What the task requires | Pictures stay out; everything else from the first line of the entries down through the line with "אגרת פרובייט" gets copied exactly.
Start of Block
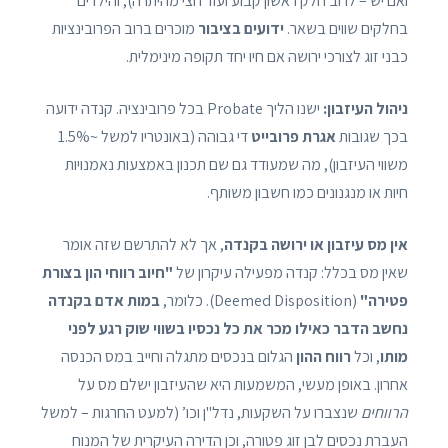
ואם יש – לרוב חלק ראשון קבוע ועוד חצי מהיתרה), והילדים
בחלקים שווים בשאר.
ידועים בציבור
מוכרים ברוב הפרובינציות
כבני זוג לצורכי ירושה אם חיו יחד תקופה מינימלית.
ניהול העיזבון:
ישנו הליך Probate בכל פרובינציה. קנדה ידועה
בכך שגובות
אגרת פרובייט
די גבוהה (באונטריו למשל ~1.5%
משווי העיזבון), מה שמעודד גם שם תכנון באמצעות נאמנויות
חיות או מנגנונים כמו חשבון משותף.
אין מס עיזבון או ירושה בקנדה
, אך לא להתרשם שזה אומר
שאין מס בכלל: קנדה מפעילה עיקרון של
"חיוב רווחי הון בצורת
פטירה"
(Deemed Disposition). כלומר,
במות אדם בקנדה
נחשב הדבר כאילו מכר את כל נכסיו בשווי שוק רגע לפני
מותו
, וכל
רווח ההון
הגלום בנכסים מתגלה וחייב במס הכנסה
אחרון. באופן מעשי, המשמעות היא שהעיזבון ישלם מס על
הרווחים
שנצברו על השקעות, נדל"ן וכו’ (למעט החרגות – למשל
העברת נכסים לבן זוג פטורה, וכן הדירה העיקרית של המנוח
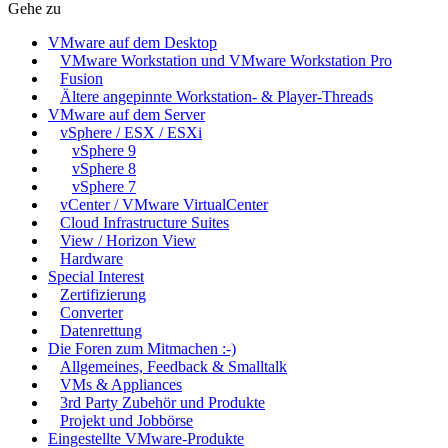
Gehe zu
VMware auf dem Desktop
VMware Workstation und VMware Workstation Pro
Fusion
Ältere angepinnte Workstation- & Player-Threads
VMware auf dem Server
vSphere / ESX / ESXi
vSphere 9
vSphere 8
vSphere 7
vCenter / VMware VirtualCenter
Cloud Infrastructure Suites
View / Horizon View
Hardware
Special Interest
Zertifizierung
Converter
Datenrettung
Die Foren zum Mitmachen :-)
Allgemeines, Feedback & Smalltalk
VMs & Appliances
3rd Party Zubehör und Produkte
Projekt und Jobbörse
Eingestellte VMware-Produkte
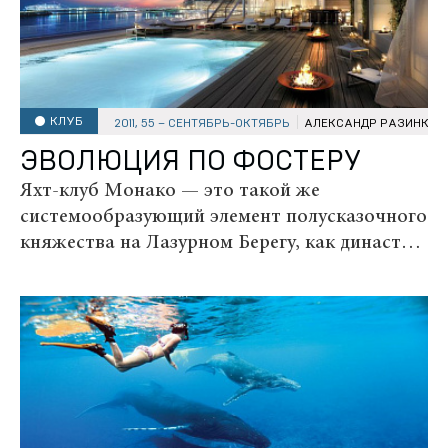
КЛУБ
2011, 55 – СЕНТЯБРЬ-ОКТЯБРЬ
АЛЕКСАНДР РАЗИНКОВ
ЭВОЛЮЦИЯ ПО ФОСТЕРУ
Яхт-клуб Монако — это такой же
системообразующий элемент полусказочного
княжества на Лазурном Берегу, как династия
Гримальди, Гран-при «Формулы-1» или
казино Монте-Карло. Совсем недавно
казалось, что передислокация этого объекта
совершенно невозможна, но...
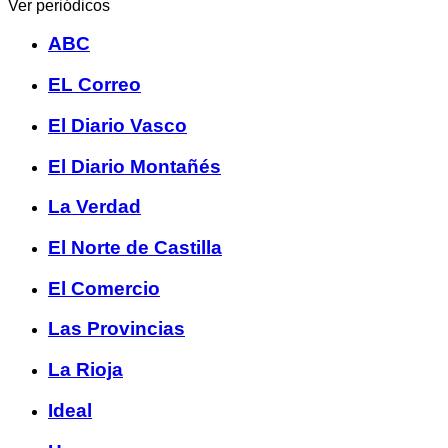
Ver periódicos
ABC
EL Correo
El Diario Vasco
El Diario Montañés
La Verdad
El Norte de Castilla
El Comercio
Las Provincias
La Rioja
Ideal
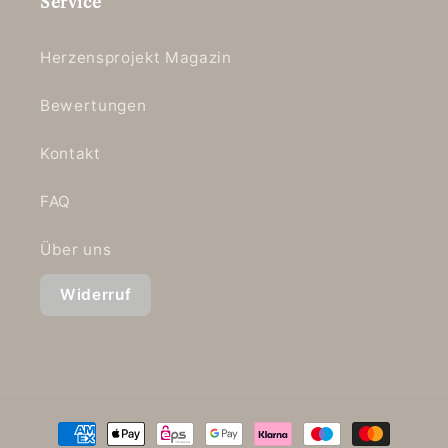
Service
Herzensprojekt Magazin
Bewertungen
Kontakt
FAQ
Über uns
Widerruf
Zahlungsmethoden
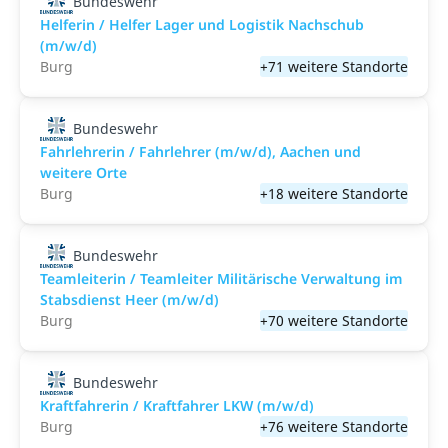
Bundeswehr
Helferin / Helfer Lager und Logistik Nachschub
(m/w/d)
Burg
+71 weitere Standorte
Bundeswehr
Fahrlehrerin / Fahrlehrer (m/w/d), Aachen und
weitere Orte
Burg
+18 weitere Standorte
Bundeswehr
Teamleiterin / Teamleiter Militärische Verwaltung im
Stabsdienst Heer (m/w/d)
Burg
+70 weitere Standorte
Bundeswehr
Kraftfahrerin / Kraftfahrer LKW (m/w/d)
Burg
+76 weitere Standorte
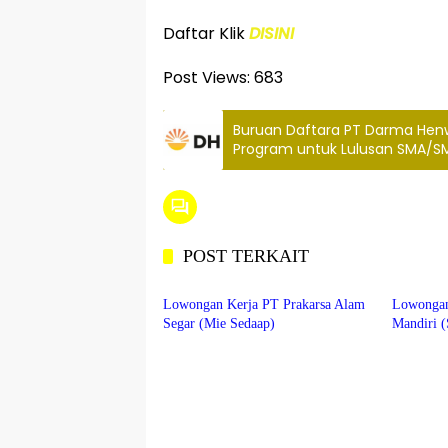
Daftar Klik
DISINI
Post Views:
683
Buruan Daftara PT Darma Hen
Program untuk Lulusan SMA/S
POST TERKAIT
BEKASI
BANDU
Lowongan Kerja PT Prakarsa Alam
Lowongan
Segar (Mie Sedaap)
Mandiri (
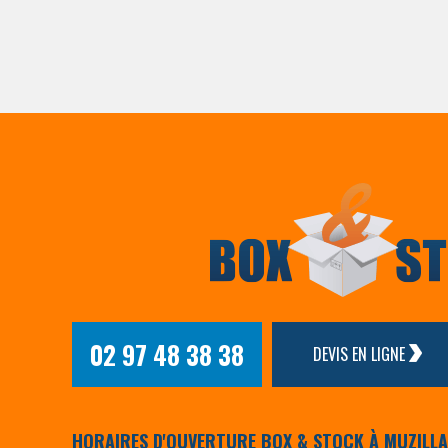
02 97 48 38 38
DEVIS EN LIGNE
HORAIRES D'OUVERTURE BOX & STOCK À MUZILL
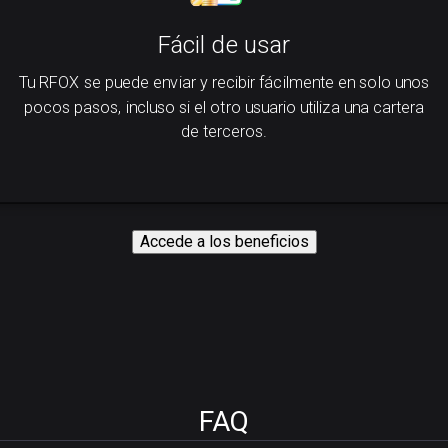
Fácil de usar
Tu RFOX se puede enviar y recibir fácilmente en solo unos
pocos pasos, incluso si el otro usuario utiliza una cartera
de terceros.
Accede a los beneficios
FAQ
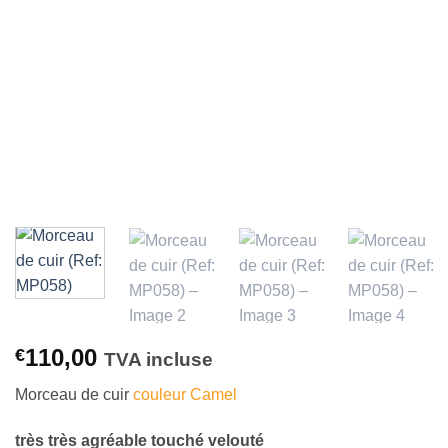
à la liste
d’envies
110,00
€
TVA incluse
Morceau de cuir
couleur Camel
très très agréable touché velouté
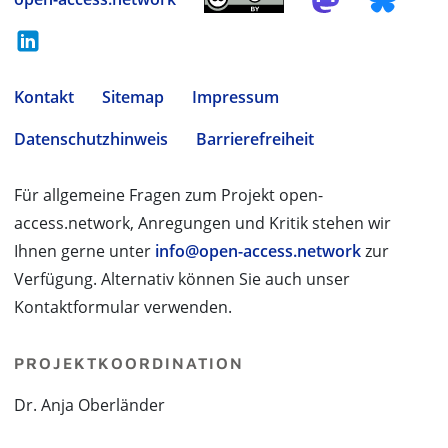
Kontakt
Sitemap
Impressum
Datenschutzhinweis
Barrierefreiheit
Für allgemeine Fragen zum Projekt open-
access.network, Anregungen und Kritik stehen wir
Ihnen gerne unter
info@open-access.network
zur
Verfügung. Alternativ können Sie auch unser
Kontaktformular verwenden.
PROJEKTKOORDINATION
Dr. Anja Oberländer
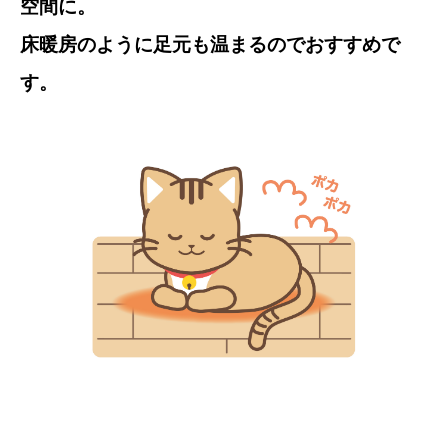
空間に。
床暖房のように足元も温まるのでおすすめで
す。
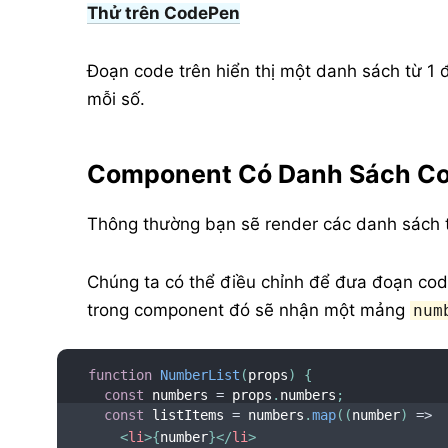
Thử trên CodePen
Đoạn code trên hiển thị một danh sách từ 1 
mỗi số.
Component Có Danh Sách Cơ 
Thông thường bạn sẽ render các danh sách
Chúng ta có thể điều chỉnh để đưa đoạn cod
trong component đó sẽ nhận một mảng
num
function
NumberList
(
props
)
{
const
 numbers 
=
 props
.
numbers
;
const
 listItems 
=
 numbers
.
map
(
(
number
)
=>
<
li
>
{
number
}
</
li
>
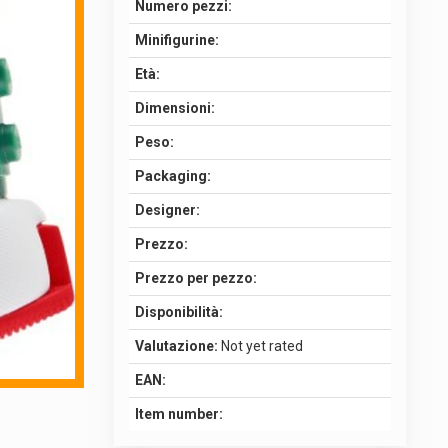
Numero pezzi:
Minifigurine:
Età:
Dimensioni:
Peso:
Packaging:
Designer:
Prezzo:
Prezzo per pezzo:
Disponibilità:
Valutazione:
Not yet rated
EAN:
Item number:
End of Block
Solution |
ואם יש – לרוב חלק ראשון קבוע ועוד חצי מהיתרה), והילדים
בחלקים שווים בשאר.
ידועים בציבור
מוכרים ברוב הפרובינציות
כבני זוג לצורכי ירושה אם חיו יחד תקופה מינימלית.
ניהול העיזבון:
ישנו הליך Probate בכל פרובינציה. קנדה ידועה
בכך שגובות
אגרת פרובייט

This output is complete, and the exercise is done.